TRY IT: Line filter on the word "nástroj": copy each matching line from the entries.
Start of RECORDS FOR THIS EXERCISE
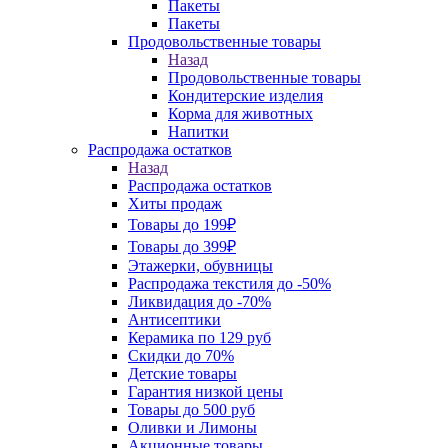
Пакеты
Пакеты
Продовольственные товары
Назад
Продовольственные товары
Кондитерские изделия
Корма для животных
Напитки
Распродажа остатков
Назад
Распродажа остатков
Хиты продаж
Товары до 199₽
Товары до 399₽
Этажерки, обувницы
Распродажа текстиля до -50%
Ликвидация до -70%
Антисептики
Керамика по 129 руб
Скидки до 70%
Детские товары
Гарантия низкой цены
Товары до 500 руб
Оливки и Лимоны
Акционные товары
End of RECORDS FOR THIS EXERCISE
Start of RECORDS FOR THIS EXERCISE
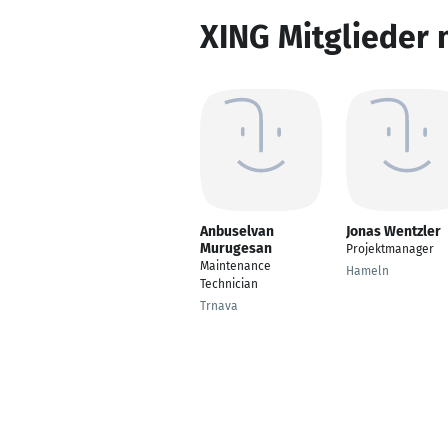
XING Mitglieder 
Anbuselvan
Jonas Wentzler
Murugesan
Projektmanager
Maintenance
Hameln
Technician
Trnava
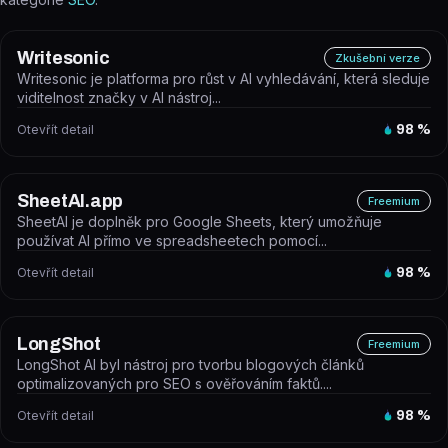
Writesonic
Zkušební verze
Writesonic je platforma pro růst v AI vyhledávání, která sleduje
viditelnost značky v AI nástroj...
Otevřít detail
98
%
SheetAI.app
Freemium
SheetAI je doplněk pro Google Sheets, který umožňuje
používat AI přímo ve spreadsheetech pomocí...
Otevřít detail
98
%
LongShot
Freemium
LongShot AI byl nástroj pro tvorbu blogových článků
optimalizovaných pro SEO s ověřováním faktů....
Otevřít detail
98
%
End of RECORDS FOR THIS EXERCISE
Start of RECORDS FOR THIS EXERCISE
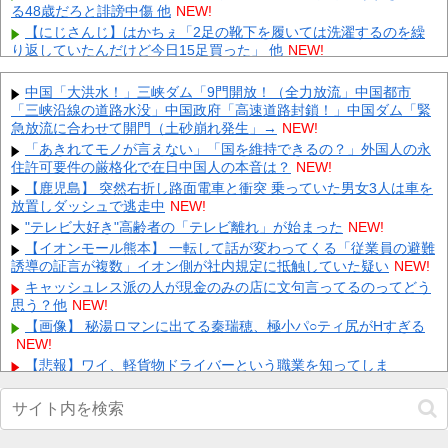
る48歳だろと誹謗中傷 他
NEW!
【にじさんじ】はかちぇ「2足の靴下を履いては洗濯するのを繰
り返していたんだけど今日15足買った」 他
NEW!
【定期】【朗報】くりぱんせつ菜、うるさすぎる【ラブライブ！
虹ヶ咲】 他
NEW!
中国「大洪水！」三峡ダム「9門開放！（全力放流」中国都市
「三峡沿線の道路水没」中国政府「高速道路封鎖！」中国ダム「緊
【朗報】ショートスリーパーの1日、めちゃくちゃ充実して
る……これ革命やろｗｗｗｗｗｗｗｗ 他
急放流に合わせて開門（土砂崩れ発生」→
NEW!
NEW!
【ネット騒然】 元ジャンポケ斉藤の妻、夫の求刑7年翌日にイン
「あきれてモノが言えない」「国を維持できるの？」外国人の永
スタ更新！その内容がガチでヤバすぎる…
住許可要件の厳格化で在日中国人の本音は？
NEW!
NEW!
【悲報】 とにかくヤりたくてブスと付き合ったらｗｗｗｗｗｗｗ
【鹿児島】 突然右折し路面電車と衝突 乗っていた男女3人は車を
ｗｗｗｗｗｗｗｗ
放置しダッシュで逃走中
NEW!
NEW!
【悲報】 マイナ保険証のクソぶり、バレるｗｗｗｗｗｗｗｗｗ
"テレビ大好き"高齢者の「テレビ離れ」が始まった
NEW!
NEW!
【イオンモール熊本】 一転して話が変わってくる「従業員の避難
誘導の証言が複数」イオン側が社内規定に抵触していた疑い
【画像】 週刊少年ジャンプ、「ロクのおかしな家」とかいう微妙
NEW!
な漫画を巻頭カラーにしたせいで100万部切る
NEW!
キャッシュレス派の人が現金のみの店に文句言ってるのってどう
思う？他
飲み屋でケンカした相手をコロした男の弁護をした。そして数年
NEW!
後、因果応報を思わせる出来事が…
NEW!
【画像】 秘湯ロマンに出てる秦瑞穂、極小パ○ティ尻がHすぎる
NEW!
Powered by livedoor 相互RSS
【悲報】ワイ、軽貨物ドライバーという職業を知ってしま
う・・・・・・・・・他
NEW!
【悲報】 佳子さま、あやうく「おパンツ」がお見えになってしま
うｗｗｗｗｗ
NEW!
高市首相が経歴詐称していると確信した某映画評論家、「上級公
End of RECORDS FOR THIS EXERCISE
RESPONSE BELOW:
viditelnost značky v AI nástroj...
LongShot AI byl nástroj pro tvorbu blogových článků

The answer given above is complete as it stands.